Series: Sinners #1
Authors: Abi Ketner and Missy Kalicicki
Release Date: 06/28/13
From the authors—
Fifty years ago the Commander came into power and murdered all who opposed him. In his warped mind, the seven deadly sins were the downfall of society. He created the Hole where sinners are branded according to their sins and might survive a few years. At best.
Now LUST wraps around my neck like blue fingers strangling me. I’ve been accused of a crime I didn’t commit and now the Hole is my new home.
Darkness. Death. Violence. Pain.
Now every day is a fight for survival. But I won’t die. I won’t let them win.
The Hole can’t keep me. The Hole can’t break me.
I am more than my brand. I’m a fighter.
My name is Lexi Hamilton, and this is my story.
Well, this is a fine kettle of fish. I can’t recall the last time I really liked the plot of a book but heartily disliked the main characters but that’s what has happened with Branded.

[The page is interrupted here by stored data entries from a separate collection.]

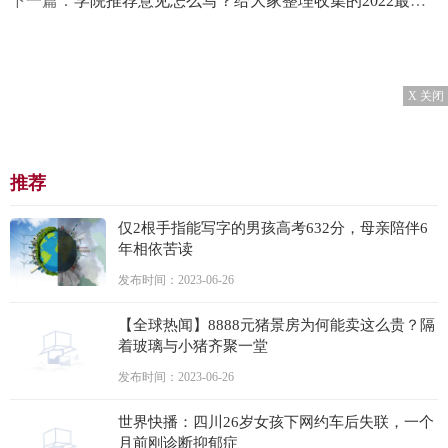
下一篇：
学院推荐意见怎么写？给大家整理收集的2022最新学院推荐意见范文
X 关闭
推荐
仅2根手指能写字的男孩高考632分，母亲陪伴6
年相依苦读
发布时间：2023-06-26
【全球热闻】8888元猪景房为何能卖这么贵？隔
着玻璃与小猪齐聚一堂
发布时间：2023-06-26
世界快播：四川26岁女孩下网约车后失联，一个
月前刚诊断抑郁症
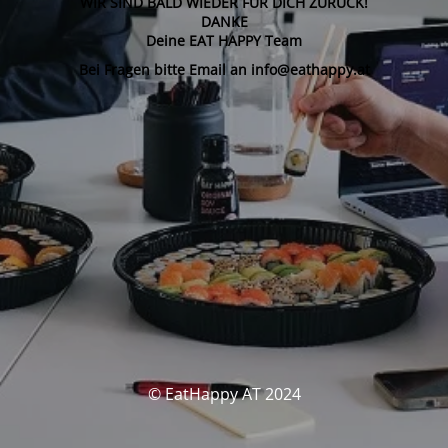
WIR SIND BALD WIEDER FÜR DICH ZURÜCK!
DANKE
Deine EAT HAPPY Team
Bei Fragen bitte Email an info@eathappy.at
© EatHappy AT 2024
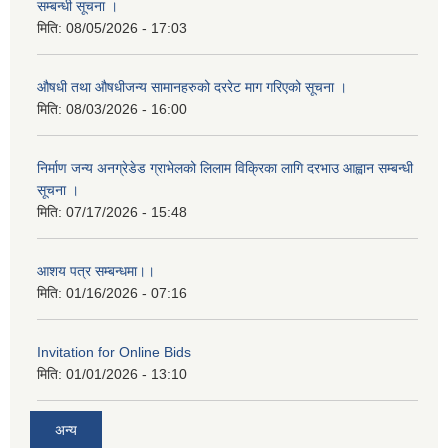
सम्बन्धी सूचना ।
मिति:
08/05/2026 - 17:03
औषधी तथा औषधीजन्य सामानहरुको दररेट माग गरिएको सूचना ।
मिति:
08/03/2026 - 16:00
निर्माण जन्य अनग्रेडेड ग्राभेलको लिलाम विक्रिका लागि दरभाउ आह्वान सम्बन्धी
सूचना ।
मिति:
07/17/2026 - 15:48
आशय पत्र सम्बन्धमा।।
मिति:
01/16/2026 - 07:16
Invitation for Online Bids
मिति:
01/01/2026 - 13:10
अन्य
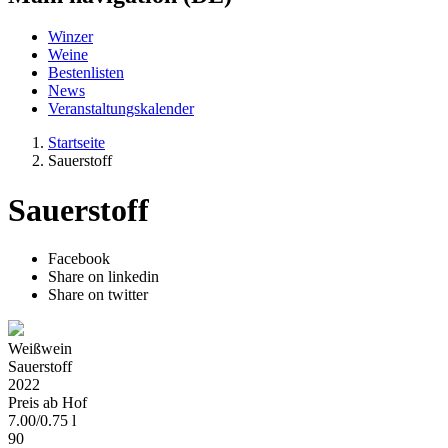
Winzer
Weine
Bestenlisten
News
Veranstaltungskalender
Startseite
Sauerstoff
Sauerstoff
Facebook
Share on linkedin
Share on twitter
Weißwein
Sauerstoff
2022
Preis ab Hof
7.00
/
0.75 l
90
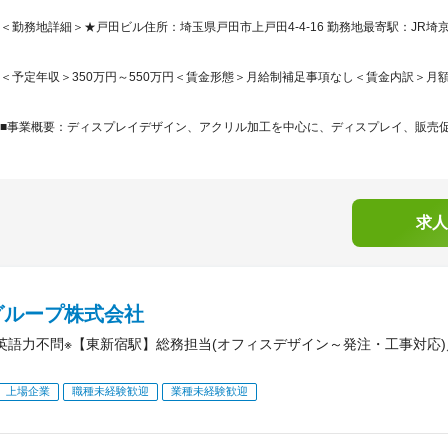
＜勤務地詳細＞★戸田ビル住所：埼玉県戸田市上戸田4-4-16 勤務地最寄駅：JR
＜予定年収＞350万円～550万円＜賃金形態＞月給制補足事項なし＜賃金内訳＞月額（基本
■事業概要：ディスプレイデザイン、アクリル加工を中心に、ディスプレイ、販売促進
求人
グループ株式会社
英語力不問※【東新宿駅】総務担当(オフィスデザイン～発注・工事対応
上場企業
職種未経験歓迎
業種未経験歓迎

The idea of a dystopian state based on the premise of the seven deadly sins is refreshingly different from what I usually see in this subgenre and the authors pull no punches (no pun intended) when it comes to the brutality of such a totalitarian society. The setting of the Hole is vividly portrayed and completely daunting in its dismal existence, much like a city edition of the hole found in prisons. If I have any concern, it’s that the authors have given us very little to flesh out the various sins and colors. For instance, none of the sinners in the Hole except for Lexi are on scene long enough to create a real feel for the particular sin so that I could never remember what the different sins/colors are. Much more could—and should—have been done with this concept.

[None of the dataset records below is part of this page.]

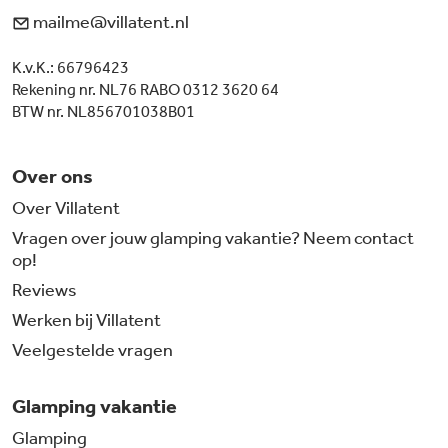
mailme@villatent.nl
K.v.K.: 66796423
Rekening nr. NL76 RABO 0312 3620 64
BTW nr. NL856701038B01
Over ons
Over Villatent
Vragen over jouw glamping vakantie? Neem contact
op!
Reviews
Werken bij Villatent
Veelgestelde vragen
Glamping vakantie
Glamping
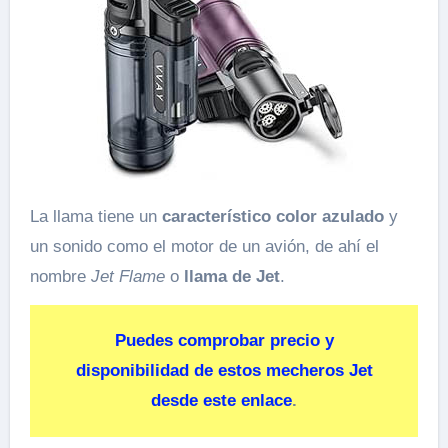
La llama tiene un
característico color azulado
y
un sonido como el motor de un avión, de ahí el
nombre
Jet Flame
o
llama de Jet
.
Puedes comprobar precio y
disponibilidad de estos mecheros Jet
desde este enlace
.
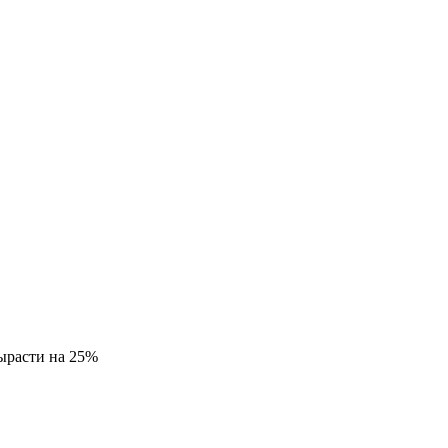
ырасти на 25%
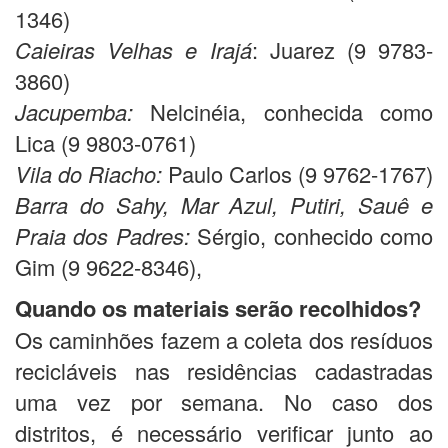
1346)
Caieiras Velhas e Irajá
: Juarez (9 9783-
3860)
Jacupemba:
Nelcinéia, conhecida como
Lica (9 9803-0761)
Vila do Riacho:
Paulo Carlos (9 9762-1767)
Barra do Sahy, Mar Azul, Putiri, Sauê e
Praia dos Padres:
Sérgio, conhecido como
Gim (9 9622-8346),
Quando os materiais serão recolhidos?
Os caminhões fazem a coleta dos resíduos
recicláveis nas residências cadastradas
uma vez por semana. No caso dos
distritos, é necessário verificar junto ao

When it comes to the characters, though, I connected with some of the secondary characters, primarily Alyssa and Bruno, but honestly can’t say I care much about the two primary players, Lexi and Cole. Neither one has any strength of character to speak of, especially with regards to maintaining the distance that’s critical to their survival, and their nearly instant attraction is not at all credible. On her part, I suppose it could be due to a sort of Stockholm Syndrome but there’s no explaining Cole’s slide into raging hormones. In addition, Lexi is the quintessential damsel in distress; if she’s not throwing up or crying endlessly, she’s being carried by a big, strong male. That’s really unfortunate because there are some things about her that appealed to me, such as her innate kindness. As for Cole, my primary thought is that he’s rather two-dimensional with little attention paid to who he is or why he behaves the way he does.
I do think Zeus is one of the best characters, perhaps THE best although I’m sure that’s not intentional. I defy any reader to not fall in love with the big guy and with good reason. On the other hand, a major character who enters the story towards the end is close to detestable and roused no sympathetic feeling in me whatsoever.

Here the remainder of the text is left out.